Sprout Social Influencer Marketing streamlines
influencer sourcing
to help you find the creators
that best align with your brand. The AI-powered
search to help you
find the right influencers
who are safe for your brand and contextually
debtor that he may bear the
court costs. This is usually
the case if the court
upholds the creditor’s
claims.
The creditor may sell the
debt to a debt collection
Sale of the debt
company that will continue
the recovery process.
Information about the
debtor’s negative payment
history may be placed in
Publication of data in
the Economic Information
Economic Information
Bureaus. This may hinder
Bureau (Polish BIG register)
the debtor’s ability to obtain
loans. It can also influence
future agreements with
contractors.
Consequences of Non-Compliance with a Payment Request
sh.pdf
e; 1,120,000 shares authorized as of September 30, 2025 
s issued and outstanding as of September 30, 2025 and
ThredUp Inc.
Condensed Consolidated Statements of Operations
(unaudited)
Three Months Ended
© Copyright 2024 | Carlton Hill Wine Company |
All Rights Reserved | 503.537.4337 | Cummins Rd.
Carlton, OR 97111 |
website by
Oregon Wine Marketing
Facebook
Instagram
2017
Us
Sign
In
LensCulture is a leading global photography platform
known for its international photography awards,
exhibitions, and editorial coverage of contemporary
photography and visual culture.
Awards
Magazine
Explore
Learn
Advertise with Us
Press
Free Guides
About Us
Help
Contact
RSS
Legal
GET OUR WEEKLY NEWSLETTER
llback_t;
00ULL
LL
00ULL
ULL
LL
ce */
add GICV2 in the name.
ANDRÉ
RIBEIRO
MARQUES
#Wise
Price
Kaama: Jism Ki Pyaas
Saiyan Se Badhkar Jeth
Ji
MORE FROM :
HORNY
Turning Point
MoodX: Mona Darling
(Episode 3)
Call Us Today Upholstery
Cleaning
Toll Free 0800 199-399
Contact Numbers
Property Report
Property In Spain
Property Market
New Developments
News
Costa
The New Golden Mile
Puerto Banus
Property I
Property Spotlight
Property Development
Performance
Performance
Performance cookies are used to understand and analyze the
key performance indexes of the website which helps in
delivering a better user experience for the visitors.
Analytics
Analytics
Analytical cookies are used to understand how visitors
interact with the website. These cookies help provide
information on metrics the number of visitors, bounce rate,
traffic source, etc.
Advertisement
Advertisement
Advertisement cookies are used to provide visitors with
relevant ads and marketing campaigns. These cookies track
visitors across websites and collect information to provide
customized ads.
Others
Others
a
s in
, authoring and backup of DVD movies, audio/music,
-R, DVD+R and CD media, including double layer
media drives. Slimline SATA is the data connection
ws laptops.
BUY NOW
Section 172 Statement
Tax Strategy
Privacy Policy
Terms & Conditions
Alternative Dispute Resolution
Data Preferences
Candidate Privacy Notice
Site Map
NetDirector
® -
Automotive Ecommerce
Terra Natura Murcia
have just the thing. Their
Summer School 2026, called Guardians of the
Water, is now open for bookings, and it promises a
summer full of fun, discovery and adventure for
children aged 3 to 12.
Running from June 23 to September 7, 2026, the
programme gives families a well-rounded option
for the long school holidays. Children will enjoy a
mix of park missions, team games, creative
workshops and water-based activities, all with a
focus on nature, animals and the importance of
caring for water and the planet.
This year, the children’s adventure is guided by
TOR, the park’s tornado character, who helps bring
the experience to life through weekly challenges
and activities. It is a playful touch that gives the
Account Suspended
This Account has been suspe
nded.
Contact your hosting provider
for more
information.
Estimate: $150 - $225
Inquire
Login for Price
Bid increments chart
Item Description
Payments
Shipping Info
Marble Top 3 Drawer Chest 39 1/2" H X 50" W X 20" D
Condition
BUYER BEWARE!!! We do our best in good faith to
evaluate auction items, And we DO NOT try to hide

To do -
Your answer should consist of the lines from the line with "MoodX: Mona Darling" to the line with "summer full of" above, repeated exactly, both ends included.

Task result -
MoodX: Mona Darling
(Episode 3)
Call Us Today Upholstery
Cleaning
Toll Free 0800 199-399
Contact Numbers
Property Report
Property In Spain
Property Market
New Developments
News
Costa
The New Golden Mile
Puerto Banus
Property I
Property Spotlight
Property Development
Performance
Performance
Performance cookies are used to understand and analyze the
key performance indexes of the website which helps in
delivering a better user experience for the visitors.
Analytics
Analytics
Analytical cookies are used to understand how visitors
interact with the website. These cookies help provide
information on metrics the number of visitors, bounce rate,
traffic source, etc.
Advertisement
Advertisement
Advertisement cookies are used to provide visitors with
relevant ads and marketing campaigns. These cookies track
visitors across websites and collect information to provide
customized ads.
Others
Others
a
s in
, authoring and backup of DVD movies, audio/music,
-R, DVD+R and CD media, including double layer
media drives. Slimline SATA is the data connection
ws laptops.
BUY NOW
Section 172 Statement
Tax Strategy
Privacy Policy
Terms & Conditions
Alternative Dispute Resolution
Data Preferences
Candidate Privacy Notice
Site Map
NetDirector
® -
Automotive Ecommerce
Terra Natura Murcia
have just the thing. Their
Summer School 2026, called Guardians of the
Water, is now open for bookings, and it promises a
summer full of fun, discovery and adventure for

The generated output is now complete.